Behind the changes are not just efficiency and transparency but the vision of a Vatican that serves, rather than stifles, the local Church; and that which enables the pope more effectively to fulfill his mission. That means a new curial culture of service, rather than entitlement, and of vocation, rather than privilege. Encyclical, another trip

The second major teaching document from Pope Francis, on ecology, currently is scheduled for March. It likely will wade into a huge range of sensitive topics — among them: climate change, population, development, as well as patterns of growth and consumption — that will plunge Catholics into contemporary debates. The ecology encyclical is above all an opportunity to locate the Church’s voice in the poor South, which disproportionately bears the brunt of the rich world’s policies. Expect a deeply challenging document that will be one of Pope Francis’ major teaching legacies.

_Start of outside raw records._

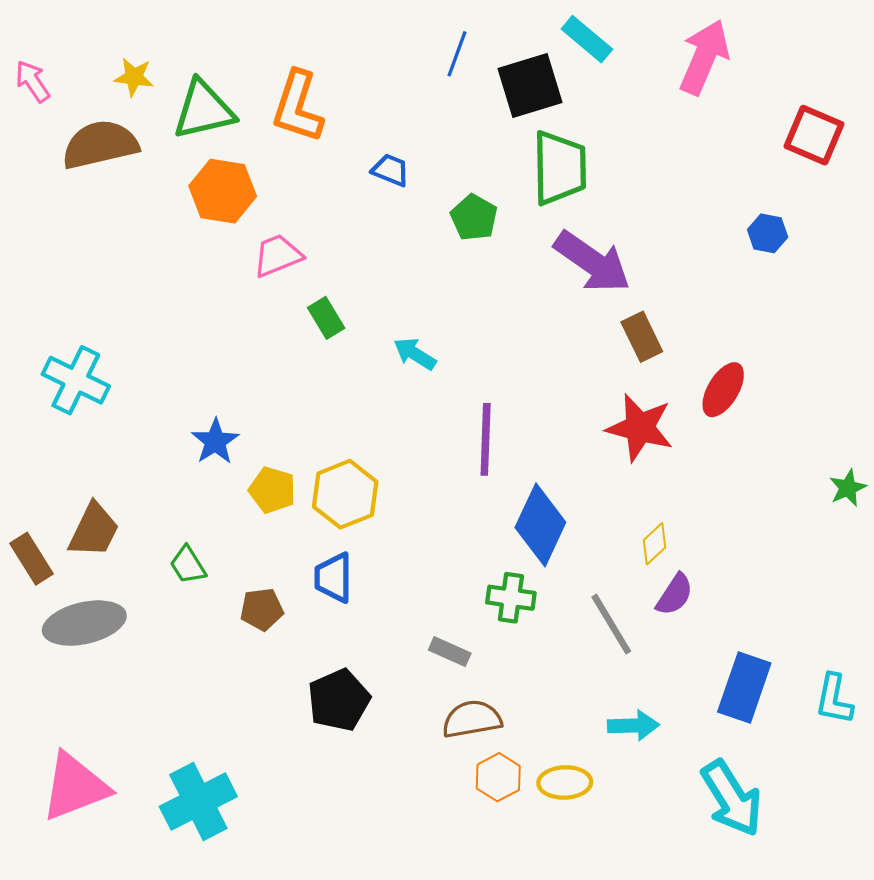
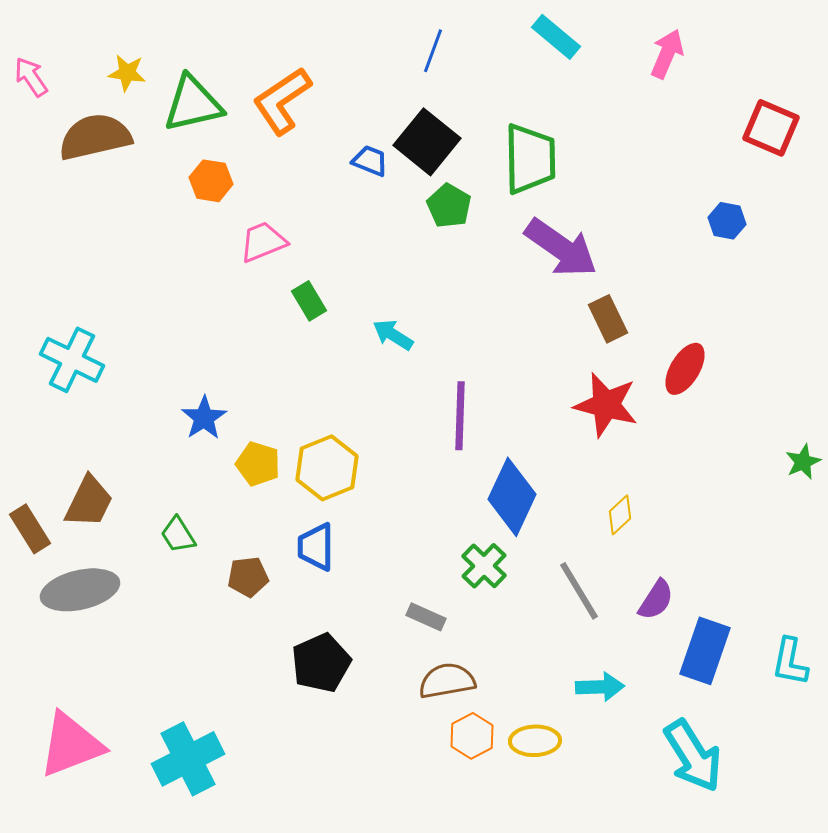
pink arrow: (704, 57) -> (667, 54), size x0.7
black square: (530, 86) -> (427, 142), moved, turned -34
orange L-shape: (298, 107) -> (282, 101), turned 38
orange hexagon: (223, 191) -> (211, 181), size x0.7
purple semicircle: (675, 595) -> (656, 600), moved
green cross: (511, 598) -> (484, 566), turned 36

The pope also has spoken of going next year to Latin America, while ruling out a visit to his own country of Argentina until 2016. Given that he has already been to Brazil, the smart money is on Central America, where he is likely to beatify and maybe also canonize Oscar Romero, the martyred archbishop of San Salvador, whose cause Pope Francis unblocked shortly after his election. It would be a highly symbolic moment for Latin America, but above all for the vision for caring for the poor outlined by the Conference of Latin American Bishops in 1968. Given Pope Francis’ opposition, while a young Jesuit, to certain Marxist-influenced strands of liberation theology, but his embrace of the option for the poor, this will be a significant moment for the Latin-American Church.

Synod, U.S.-bound

The major test for Pope Francis this year remains the Synod of Bishops and its ambitious project of formulating new pastoral strategies to bolster marriage while allowing large numbers of Catholics to be reconciled with the Church. The pope has insisted that Cardinal Walter Kasper’s role has been to challenge the Church to open its thinking rather than to propose a particular solution, and that his own role is not to take sides but to guide a process of discernment similar to the early Church councils.

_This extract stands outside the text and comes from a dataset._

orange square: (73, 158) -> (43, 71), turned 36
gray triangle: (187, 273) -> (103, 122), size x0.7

Yet there remains suspicion on the part of some cardinals that Pope Francis is taking sides and creating unnecessary confusion. The pope’s goals are clear: to enable the Church to open its doors to those with failed marriages while giving couples the understanding and strength to embark on a permanent marriage in a public culture that has largely abandoned the concept. If the synod produces an effective plan for those objectives, he will have succeeded.

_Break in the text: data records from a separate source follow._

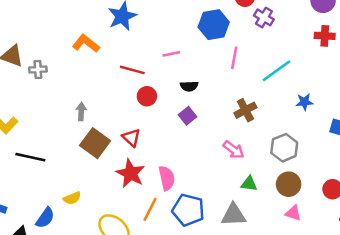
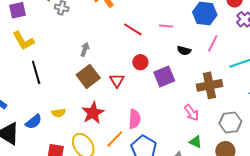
black semicircle: (189, 86) -> (184, 51), moved
red circle: (147, 96) -> (140, 62), moved
brown cross: (245, 110) -> (209, 85), size x1.4
purple square: (187, 116) -> (164, 77), size x1.5
black line: (30, 157) -> (36, 72), turned 45
red star: (130, 173) -> (93, 113), moved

His visit to Philadelphia at the conclusion of the World Meeting of Families will be key to fulfilling that goal. He will come to the United States enjoying massive popularity outside the Church but some suspicion inside it as many American Catholics, including bishops, worry that Pope Francis views both them and the United States, generally, through a left-wing, Latin American lens. But in his addresses to Congress and the United Nations calling for a renewal of politics as service, he has a heaven-sent opportunity to place the Church at the heart of public debate. Even without the expected visit to the U.S.-Mexican border, the visit will be a firecracker.

He then returns to Rome for the synod, when delegates of the world’s bishops’ conferences discuss and vote on concrete proposals that will shape the next generation’s witness to the family. If the U.S. visit, the synod and the curial reforms all end well, Pope Francis will spend the rest of his papacy — however short or long — reaping the harvest.